Page images and extracted text
________

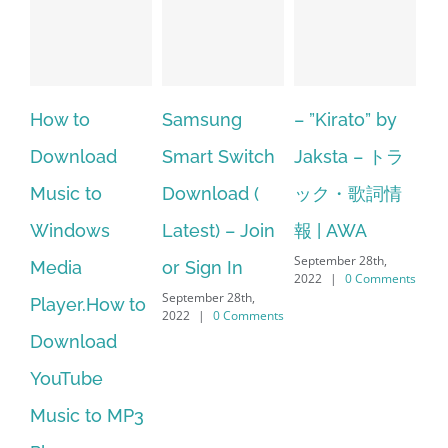
Samsung
– ”Kirato” by
Hp softpaq
A
Smart Switch
Jaksta – トラ
manager
ac
Download (
ック・歌詞情
windows 10
st
Latest) – Join
報 | AWA
64 bit. HP PCs
se
September 28th,
or Sign In
– HP SoftPaq
fr
2022
|
0 Comments
September 28th,
Sep
Download
2022
|
0 Comments
202
Manager Is
No Longer
Supported
September 28th,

________

◆ What is being asked
Reproduce all the entries that precede this task, word for word, minus any pictures.

◆ Task response
Samsung
– ”Kirato” by
Hp softpaq
A
Smart Switch
Jaksta – トラ
manager
ac
Download (
ック・歌詞情
windows 10
st
Latest) – Join
報 | AWA
64 bit. HP PCs
se
September 28th,
or Sign In
– HP SoftPaq
fr
2022
|
0 Comments
September 28th,
Sep
Download
2022
|
0 Comments
202
Manager Is
No Longer
Supported
September 28th,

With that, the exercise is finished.